Dovette assopirsi ancora perché quando si svegliò di nuovo il cielo cominciava a rischiararsi e Roche se n'era andato. Guardò in direzione del letto, su cui il segretario giaceva perfettamente immobile con gli occhi sgranati e fissi, e per un momento suppose che fosse morto e che Roche fosse andato a scavargli la tomba, ma nel momento stesso in cui formulava quel pensiero si accorse che le coltri si abbassavano e si alzavano sopra il suo petto. Gli controllò il polso, che risultò veloce e tanto debole che quasi non si percepiva.

Poi la campana cominciò a rintoccare e lei si rese conto che Roche era andato a suonare il mattutino. Tirandosi la maschera sul naso e sulla bocca si chinò sul letto.

— Padre — chiamò in tono sommesso, ma il segretario non mostrò di averla sentita.

Gli posò una mano sulla fronte e scoprì che la febbre era salita di nuovo e che la pelle non dava al tatto una sensazione normale ma risultava secca e fragile, mentre le emorragie sottocutanee sulle braccia e sulle gambe si erano scurite e allargate. La lingua gonfia sporgeva fra i denti, orribilmente purpurea.
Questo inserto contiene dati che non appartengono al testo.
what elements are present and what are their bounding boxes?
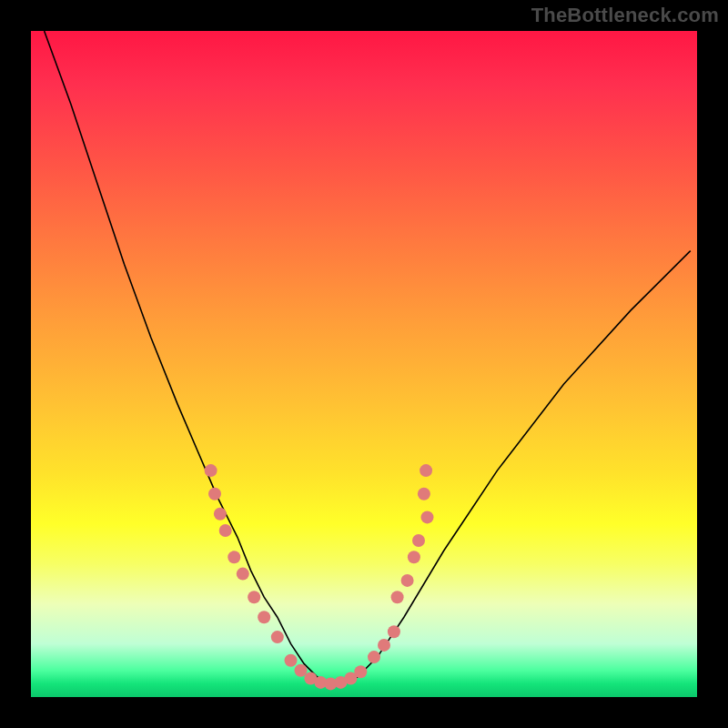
plot-area — [31, 31, 697, 697]
data-marker — [214, 508, 227, 521]
curve-layer — [31, 31, 697, 697]
data-marker — [420, 464, 432, 477]
data-marker — [401, 574, 414, 587]
data-marker — [408, 551, 420, 563]
data-marker — [248, 591, 260, 603]
data-marker — [285, 654, 298, 667]
data-marker — [354, 665, 367, 678]
data-marker — [295, 664, 308, 677]
chart-frame: TheBottleneck.com — [0, 0, 728, 728]
data-marker — [412, 534, 425, 547]
data-marker — [418, 488, 430, 500]
data-marker — [271, 631, 284, 643]
data-marker — [208, 488, 221, 500]
bottleneck-curve — [45, 31, 691, 683]
data-marker — [388, 625, 400, 638]
data-marker — [391, 591, 404, 603]
data-marker — [421, 511, 434, 523]
watermark-text: TheBottleneck.com — [531, 4, 719, 27]
data-marker — [378, 639, 390, 652]
data-marker — [258, 611, 270, 623]
data-marker — [219, 524, 232, 537]
data-marker — [228, 551, 240, 563]
data-marker — [368, 651, 380, 663]
marker-group — [205, 464, 434, 690]
data-marker — [205, 464, 217, 477]
data-marker — [237, 568, 249, 581]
Il malato aveva un odore terribile e nauseante che trapelava attraverso la maschera. Arrampicatasi sul sedile della finestra Kivrin sciolse i lacci del telo di lino incerato: l'aria fresca, tagliente e limpida, aveva un profumo meraviglioso che la invogliò a protendersi oltre il davanzale per respirare a fondo.

Nel cortile non c'era nessuno, ma mentre lei era intenta ad assaporare l'aria fredda e limpida Padre Roche apparve sulla porta della cucina con in mano una ciotola piena di qualcosa che fumava e si avviò attraverso il cortile lastricato in direzione della porta del maniero. Eliwys apparve sulla soglia in quel momento e disse qualcosa al prete, che accennò ad andarle incontro ma poi si fermò e tirò su la maschera prima di risponderle.